I have a pandas data frame that looks like
Run Time ... K Recovery Ca Recovery
0 14 05:02:54 ... 61,498.671 (492.0%) 62,095.863 (496.8%)
1 19 08:14:59 ... 63,576.997 (508.6%) 63,986.691 (511.9%)
2 35 10:30:42 ... 63,609.755 (508.9%) 64,400.180 (515.2%)
I want it to only keep the percentages and remove everything that isn't numeric so that it looks like this:
Run Time ... K Recovery Ca Recovery
0 14 05:02:54 ... 492.0 496.8
1 19 08:14:59 ... 508.6 511.9
2 35 10:30:42 ... 508.9 515.2
I was able to isolate the percentages by adding this re.findall(r'\(.*?\)', CaRecovery)
function to each individual string when I was creating the lists that make up my pandas data base, however this gave me some odd formatting problems:
Run Time Be Recovery ... Al Recovery K Recovery Ca Recovery
0 14 05:02:54 [(98.2%)] ... [(487.1%)] [(492.0%)] [(496.8%)]

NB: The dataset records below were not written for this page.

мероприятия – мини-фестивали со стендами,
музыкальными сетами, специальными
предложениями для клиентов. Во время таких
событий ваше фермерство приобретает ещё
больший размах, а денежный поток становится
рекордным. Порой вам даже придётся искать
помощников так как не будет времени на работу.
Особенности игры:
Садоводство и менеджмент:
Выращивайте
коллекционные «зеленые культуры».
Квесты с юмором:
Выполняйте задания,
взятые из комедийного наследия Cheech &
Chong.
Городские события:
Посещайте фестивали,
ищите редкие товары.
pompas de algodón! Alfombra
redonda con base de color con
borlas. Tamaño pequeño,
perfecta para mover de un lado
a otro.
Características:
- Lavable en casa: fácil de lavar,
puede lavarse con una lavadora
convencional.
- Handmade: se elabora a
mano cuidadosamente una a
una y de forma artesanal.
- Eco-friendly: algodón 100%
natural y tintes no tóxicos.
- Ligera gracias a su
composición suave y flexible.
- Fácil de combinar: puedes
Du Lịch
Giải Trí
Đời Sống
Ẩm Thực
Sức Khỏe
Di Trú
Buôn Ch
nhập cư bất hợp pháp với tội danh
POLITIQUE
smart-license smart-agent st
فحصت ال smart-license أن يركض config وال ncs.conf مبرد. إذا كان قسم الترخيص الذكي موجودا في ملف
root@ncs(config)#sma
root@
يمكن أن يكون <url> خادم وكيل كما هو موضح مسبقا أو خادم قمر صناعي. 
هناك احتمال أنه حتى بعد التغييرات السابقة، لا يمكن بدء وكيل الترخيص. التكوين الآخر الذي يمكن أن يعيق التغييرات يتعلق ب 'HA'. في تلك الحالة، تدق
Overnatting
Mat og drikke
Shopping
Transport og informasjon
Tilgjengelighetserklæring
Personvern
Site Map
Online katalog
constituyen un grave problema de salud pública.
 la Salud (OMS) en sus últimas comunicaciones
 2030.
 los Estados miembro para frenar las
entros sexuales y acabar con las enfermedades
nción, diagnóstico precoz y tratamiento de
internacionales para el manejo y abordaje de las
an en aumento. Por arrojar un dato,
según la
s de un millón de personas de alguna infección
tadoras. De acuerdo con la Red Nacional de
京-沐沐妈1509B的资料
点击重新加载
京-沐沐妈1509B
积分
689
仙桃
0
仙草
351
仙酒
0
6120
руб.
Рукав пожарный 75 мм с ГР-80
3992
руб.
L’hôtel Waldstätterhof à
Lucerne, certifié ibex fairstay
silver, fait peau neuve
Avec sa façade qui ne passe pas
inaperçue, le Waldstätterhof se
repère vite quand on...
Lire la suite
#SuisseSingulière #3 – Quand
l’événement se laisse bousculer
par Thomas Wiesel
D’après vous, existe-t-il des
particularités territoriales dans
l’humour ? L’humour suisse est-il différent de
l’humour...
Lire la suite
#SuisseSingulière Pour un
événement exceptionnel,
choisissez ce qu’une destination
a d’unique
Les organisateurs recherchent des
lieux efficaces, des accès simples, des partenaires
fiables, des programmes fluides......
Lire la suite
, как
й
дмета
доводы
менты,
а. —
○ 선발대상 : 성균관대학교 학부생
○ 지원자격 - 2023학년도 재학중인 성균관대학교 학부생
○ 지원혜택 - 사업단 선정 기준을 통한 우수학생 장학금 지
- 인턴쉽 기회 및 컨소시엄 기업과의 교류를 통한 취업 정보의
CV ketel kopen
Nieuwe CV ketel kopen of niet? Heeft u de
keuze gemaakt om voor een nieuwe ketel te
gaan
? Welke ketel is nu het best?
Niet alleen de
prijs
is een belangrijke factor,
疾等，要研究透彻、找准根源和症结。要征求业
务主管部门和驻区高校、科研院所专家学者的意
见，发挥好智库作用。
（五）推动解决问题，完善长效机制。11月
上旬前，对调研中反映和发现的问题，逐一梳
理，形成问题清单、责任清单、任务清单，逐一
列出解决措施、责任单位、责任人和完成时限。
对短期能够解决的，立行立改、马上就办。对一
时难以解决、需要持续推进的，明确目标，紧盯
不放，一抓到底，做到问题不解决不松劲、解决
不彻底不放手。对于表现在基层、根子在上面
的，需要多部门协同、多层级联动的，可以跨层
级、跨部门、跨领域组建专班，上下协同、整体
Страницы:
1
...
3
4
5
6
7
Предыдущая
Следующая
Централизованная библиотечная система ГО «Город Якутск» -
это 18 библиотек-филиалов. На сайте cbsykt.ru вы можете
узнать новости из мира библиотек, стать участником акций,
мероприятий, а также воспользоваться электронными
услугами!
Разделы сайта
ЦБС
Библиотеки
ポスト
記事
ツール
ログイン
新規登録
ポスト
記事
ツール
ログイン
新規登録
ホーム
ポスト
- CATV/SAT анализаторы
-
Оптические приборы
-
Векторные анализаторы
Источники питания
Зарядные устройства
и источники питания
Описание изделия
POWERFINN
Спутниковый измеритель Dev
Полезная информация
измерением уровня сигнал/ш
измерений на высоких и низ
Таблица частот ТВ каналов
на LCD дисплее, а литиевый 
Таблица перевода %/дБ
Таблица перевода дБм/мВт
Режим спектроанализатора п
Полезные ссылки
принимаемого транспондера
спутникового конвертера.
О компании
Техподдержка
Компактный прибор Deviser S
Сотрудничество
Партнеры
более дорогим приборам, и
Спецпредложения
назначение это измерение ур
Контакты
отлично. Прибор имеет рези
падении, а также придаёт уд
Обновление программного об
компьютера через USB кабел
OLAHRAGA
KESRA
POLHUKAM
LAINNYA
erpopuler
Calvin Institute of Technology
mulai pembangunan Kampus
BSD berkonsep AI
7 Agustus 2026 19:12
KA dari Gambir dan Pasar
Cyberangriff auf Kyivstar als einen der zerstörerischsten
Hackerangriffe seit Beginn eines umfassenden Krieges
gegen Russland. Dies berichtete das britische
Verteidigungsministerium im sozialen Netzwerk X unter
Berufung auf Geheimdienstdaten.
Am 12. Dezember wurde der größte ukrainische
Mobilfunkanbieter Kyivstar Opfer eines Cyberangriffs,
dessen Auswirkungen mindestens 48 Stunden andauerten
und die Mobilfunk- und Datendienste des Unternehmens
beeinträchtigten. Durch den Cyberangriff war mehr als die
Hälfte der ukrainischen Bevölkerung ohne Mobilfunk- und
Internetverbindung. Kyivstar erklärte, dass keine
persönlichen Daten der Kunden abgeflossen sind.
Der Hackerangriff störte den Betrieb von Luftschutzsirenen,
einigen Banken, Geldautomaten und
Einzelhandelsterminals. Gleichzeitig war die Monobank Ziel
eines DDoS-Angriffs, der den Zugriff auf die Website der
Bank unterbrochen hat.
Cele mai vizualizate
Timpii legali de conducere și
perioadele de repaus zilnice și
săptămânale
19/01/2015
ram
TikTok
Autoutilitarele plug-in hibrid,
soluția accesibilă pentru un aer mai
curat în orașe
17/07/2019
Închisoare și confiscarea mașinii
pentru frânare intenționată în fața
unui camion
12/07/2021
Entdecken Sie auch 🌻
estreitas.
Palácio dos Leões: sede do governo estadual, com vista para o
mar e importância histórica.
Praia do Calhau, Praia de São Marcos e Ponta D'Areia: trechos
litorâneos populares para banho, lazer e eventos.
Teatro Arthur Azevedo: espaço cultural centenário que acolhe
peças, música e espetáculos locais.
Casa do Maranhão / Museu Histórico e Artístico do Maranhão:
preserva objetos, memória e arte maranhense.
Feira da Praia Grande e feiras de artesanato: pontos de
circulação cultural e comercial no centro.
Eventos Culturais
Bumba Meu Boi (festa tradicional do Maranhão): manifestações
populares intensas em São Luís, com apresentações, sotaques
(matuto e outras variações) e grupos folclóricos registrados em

1 19 08:14:59 [(101.6%)] ... [(499.8%)] [(508.6%)] [(511.9%)]
2 35 10:30:42 [(101.5%)] ... [(502.9%)] [(508.9%)] [(515.2%)]
It added the square brackets around the parentheses, and now for some reason
df = df.replace(r'[%]', '', regex=True)
has no effect on the database.
I need it just to be the numbers so I can convert the columns into floats.